14.2

1.6K 80 23
                                    

Czy może być coś piękniejszego niż obudzenie się w ramionach ukochanego? Zdecydowanie nie! Wtuliłam się w śpiącego Mina, chciałam spędzić ostatnie minuty w jego ramionach.
Po uroczystości wróciliśmy z chłopakami do ich domu, przegadaliśmy pół nocy. Śmialiśmy się, graliśmy i rozmawialiśmy na każde możliwe tematy. Przez cały czas Yoongi nie puszczał mnie z objęć, nie martwiłam się co pomyślą chłopaki, wydaje mi się że rozumieli naszą relację. Bo jaką mamy relację? Sama nie byłam do końca pewna, od zawsze była wyjątkowa, kochaliśmy się, nie potrafiliśmy bez siebie żyć, mimo wszystko żadne z nas nie zaczęło tematu wspólnego bycia razem. Czy to by nie było za szybko? Czy nie zostawi mnie gdy się zaangażuje ponownie?

Przejechałam palcem po klatce chłopaka, obiecaliśmy sobie że będziemy szczerzy ze sobą, więc muszę mu powiedzieć o Felixie.

- Dlaczego mnie budzisz? - doszedł do moich uszu zachrypnięty głos chłopaka.
Złożył czuły pocałunek na moim czole, uśmiech sam wkradł się na moje usta.
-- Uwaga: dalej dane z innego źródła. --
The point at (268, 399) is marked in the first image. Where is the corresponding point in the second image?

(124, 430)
- Przepraszam, nie chciałam znikać bez pożegnania - wtuliłam się mocniej w ciało  chłopaka.

- Nie pozwolę Ci zniknąć, a jak już to zrobisz to cię znajdę nawet na drugim końcu świata.

- Byłbyś w stanie to zrobić? - podniosłam głowę i ułożyłam ją na klatce chłopaka.
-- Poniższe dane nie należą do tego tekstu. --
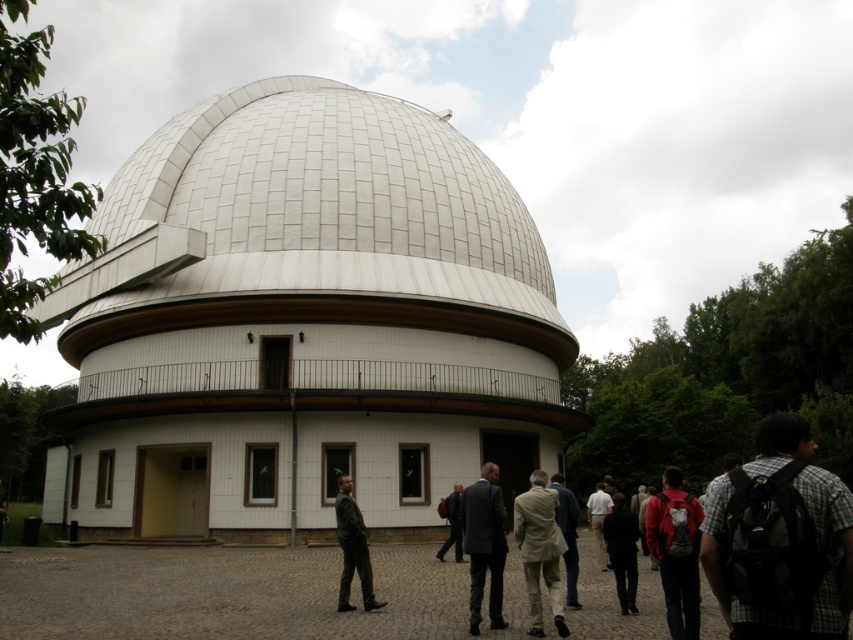 You are a visitor at the observatory and see both the plaid shirt backpack at lower right and the red backpack at lower right. Which backpack is shorter in height?

The plaid shirt backpack at lower right is not as tall as the red backpack at lower right, so the plaid shirt backpack at lower right is shorter in height.

You are standing at the entrance of the observatory and see both the dark brown leather jacket at center and the black fabric jacket at lower center. Which jacket is positioned closer to the left side of the entrance?

The dark brown leather jacket at center is positioned to the left of the black fabric jacket at lower center, so it is closer to the left side of the entrance. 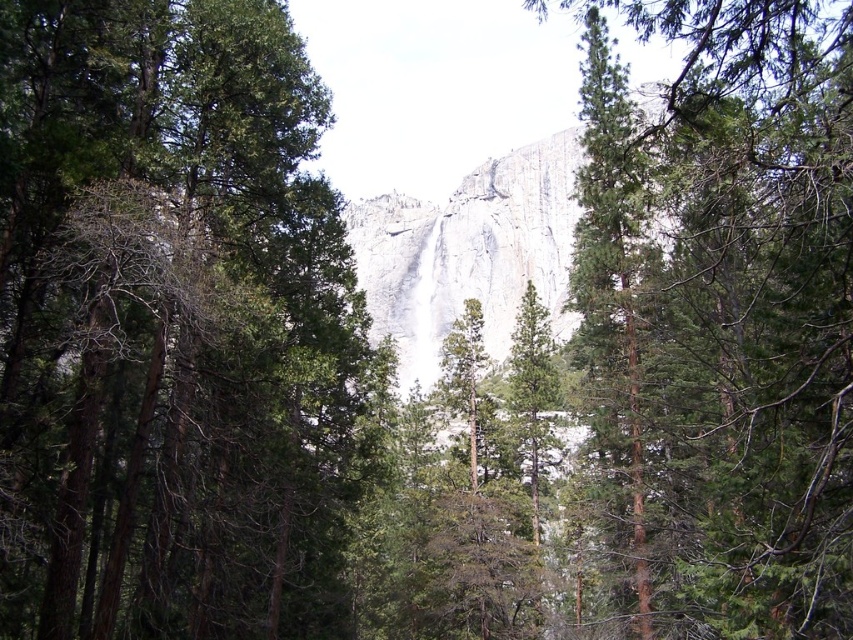 Is gray rock face at center taller than green textured tree at center?

Indeed, gray rock face at center has a greater height compared to green textured tree at center.

Does gray rock face at center have a lesser width compared to green textured tree at center?

In fact, gray rock face at center might be wider than green textured tree at center.

Locate an element on the screen. The height and width of the screenshot is (640, 853). gray rock face at center is located at coordinates (469, 252).

Between green matte tree at center and green coniferous tree at center, which one appears on the right side from the viewer's perspective?

green coniferous tree at center is more to the right.

Between point (175, 528) and point (592, 212), which one is positioned in front?

Point (175, 528)

The width and height of the screenshot is (853, 640). What are the coordinates of `green matte tree at center` in the screenshot? It's located at (171, 326).

Consider the image. Which of these two, green matte tree at center or gray rock face at center, stands shorter?

green matte tree at center is shorter.

Between green matte tree at center and gray rock face at center, which one is positioned lower?

green matte tree at center is below.

Is point (242, 333) positioned before point (383, 211)?

Yes, point (242, 333) is in front of point (383, 211).

Find the location of a particular element. green matte tree at center is located at coordinates (171, 326). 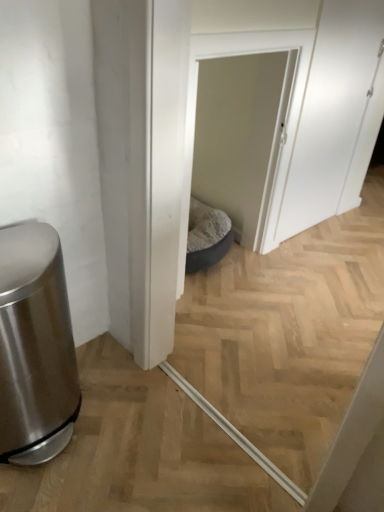 You are a GUI agent. You are given a task and a screenshot of the screen. Output one action in this format:
    pyautogui.click(x=<x>, y=<y>)
    Task: Click on the vacant point to the right of white matte screen door at upper right, which is the 1th screen door from right to left
    This screenshot has width=384, height=512.
    Given the screenshot: What is the action you would take?
    pyautogui.click(x=350, y=232) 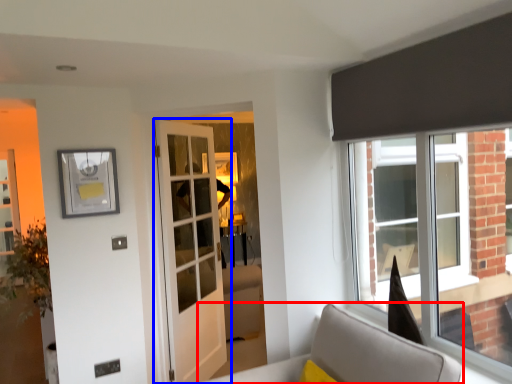 Question: Which of the following is the closest to the observer, furniture (highlighted by a red box) or door (highlighted by a blue box)?

Choices:
 (A) furniture
 (B) door

Answer: (A) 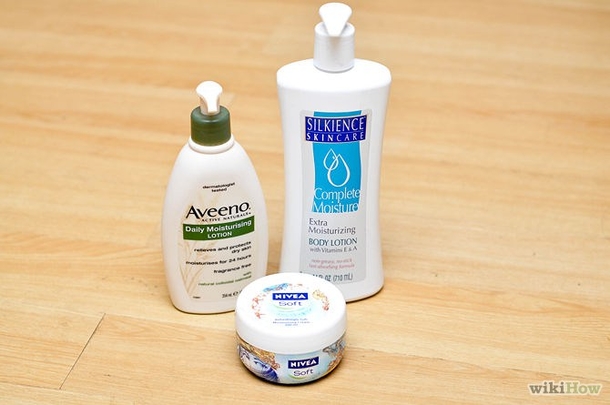 I want to click on small round container, so click(296, 341). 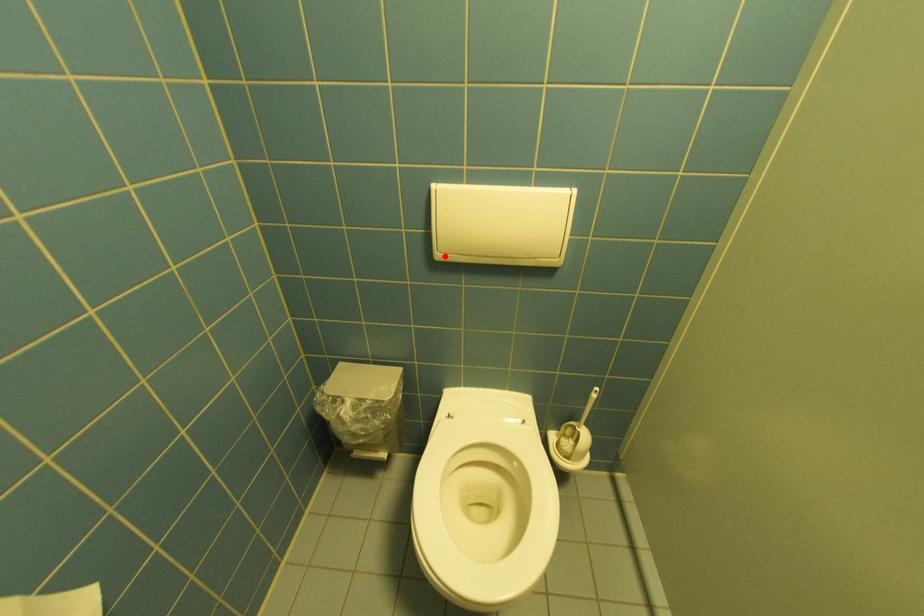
- Oczywiście, nawet bym się nie zastanawiał.

- Dlaczego?

- Bo cię kocham, jesteś dla mnie najważniejsza. Bez ciebie nie potrafię funkcjonować kochanie - jego palce błądziły po moich plecach.

- Kochasz mnie bez względu na wszystko?

Spojrzał na mnie podejrzanie, zmrużył oczy I delikatnie poprawił się, plecy oparł o ramę łóżka i przeniósł mnie na siebie. Zakryłam swoją klatkę kołdrą, przez co wywrócił oczami.
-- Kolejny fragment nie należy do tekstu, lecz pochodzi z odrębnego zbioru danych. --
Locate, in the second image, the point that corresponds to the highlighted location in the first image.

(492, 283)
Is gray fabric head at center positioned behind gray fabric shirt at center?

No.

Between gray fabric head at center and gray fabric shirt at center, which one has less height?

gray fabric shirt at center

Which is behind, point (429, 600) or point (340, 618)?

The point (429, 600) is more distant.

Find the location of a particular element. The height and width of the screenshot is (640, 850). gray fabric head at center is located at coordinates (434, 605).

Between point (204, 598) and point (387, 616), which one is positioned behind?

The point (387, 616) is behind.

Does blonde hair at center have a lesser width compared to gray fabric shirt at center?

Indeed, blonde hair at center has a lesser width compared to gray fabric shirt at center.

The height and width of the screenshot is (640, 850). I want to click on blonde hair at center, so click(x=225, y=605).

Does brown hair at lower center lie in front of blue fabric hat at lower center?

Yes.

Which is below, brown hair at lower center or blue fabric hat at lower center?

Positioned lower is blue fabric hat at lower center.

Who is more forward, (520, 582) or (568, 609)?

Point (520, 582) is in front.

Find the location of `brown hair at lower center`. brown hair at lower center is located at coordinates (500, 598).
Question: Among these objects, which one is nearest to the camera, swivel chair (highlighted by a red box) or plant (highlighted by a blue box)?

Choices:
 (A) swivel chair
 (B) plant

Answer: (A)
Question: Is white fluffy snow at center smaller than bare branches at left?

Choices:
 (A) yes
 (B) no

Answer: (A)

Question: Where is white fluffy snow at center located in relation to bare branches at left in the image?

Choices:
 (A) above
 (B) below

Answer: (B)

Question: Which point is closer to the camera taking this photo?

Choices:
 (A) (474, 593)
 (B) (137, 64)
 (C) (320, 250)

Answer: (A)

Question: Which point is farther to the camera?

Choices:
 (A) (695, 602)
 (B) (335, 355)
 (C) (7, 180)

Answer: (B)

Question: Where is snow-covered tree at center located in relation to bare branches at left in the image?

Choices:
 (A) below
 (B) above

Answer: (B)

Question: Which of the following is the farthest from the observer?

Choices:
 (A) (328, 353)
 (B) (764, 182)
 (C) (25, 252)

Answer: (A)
- Dlaczego o to pytasz? - delikatnie zsuwał ze mnie kołdrę, ale mocno trzymałam.

- Muszę ci coś powiedzieć - przegryzłam wargę i uderzyłam do w rękę.

- Co takiego kochanie?

- Przez pół roku trochę się ogarnęłam, uwolniłam się od Felixa.

- Wiedziałem że to zrobisz i dasz radę.

- Ale.. - spuściłam wzrok na swoje dłonie.

- Ale? - złapał za moją brodę i lekko podniósł bym patrzyła na niego.

- Co jakiś czas do mnie dzwoni, za każdym razem przeprasza. Wyprowadził się, chodzi na terapię i spodziewa się dziecka.

- Dlaczego utrzymujesz kontakt z kimś takim? Skrzywdził cię, a ty się od niego nie odcięłaś? - zdenerwował się.

- To skomplikowane, zawsze pozostanie moim kątem, ale widząc jak pracuje nad sobą dla dziecka... to jest takie dziwne. Wyrządził mi okropną krzywdę, ale widząc jak się stara i buduje swoją rodzinę to.. po prostu mimo wszystko miło widzieć jak ktoś się zmienia dla kogoś. Ma kogoś kto go wspiera, jest z nią szczery i przyznał się do wszystkich krzywd jakie zrobił mi, dziewczyna go nie skreśliła.. wspiera go. Ja po prostu..

- Wiesz że to pojebane kochanie? To świadczy jakie masz dobre serce, ale to kat.. zniszczył cię psychicznie, bił cię, gwałcił. Jak możesz na niego patrzeć? Nie rozumiem tego.. nie zrozumiem tego nigdy. Ja nie chce tego rozumieć, miło że kogoś znalazł i pracuje nad sobą, ale dla mnie pozostanie zwykłym gwałcicielem.

- Yoongi..

- Nie Yoongi.. Jak mogłaś ruszyć na przód gdy masz z nim kontakt? - wstał z łóżka przez co wylądowałam na materacu - Nie ruszyłaś na przód, to wszystko jest pojebane.

- Yoongi.. chciałam być szczera. Dlaczego idziesz sobie gdy mówię do ciebie? - wstałam z łóżka i złapałam go za ramię.

- Nie dotykaj mnie, mam dzisiaj dużo pracy.

- I teraz będziesz obrażony? Bo powiedziałam Ci prawdę? - obserwowałam jak zakłada na siebie spodnie.

- Nie jestem obrażony- spojrzał na mnie zakładając koszulkę- Jestem wkurwiony [Y/N].

- Świetnie.. - narzuciłam na siebie ubrania i zbierałam swoje rzeczy - Zachowujesz się jak dziecko.. twierdzisz że nie ruszyłam na przód bo co jakiś czas dzwoni do mnie Felix. Przypominam ci ze ruszyć dalej musiałam po tym jak mnie zostawiłeś bez żadnego słowa, a wtedy najbardziej ciebie potrzebowałam. Potrzebowałam cię do walki z tym wszystkim, bo to ty byłeś moim powodem dla którego chciałam ruszyć dalej.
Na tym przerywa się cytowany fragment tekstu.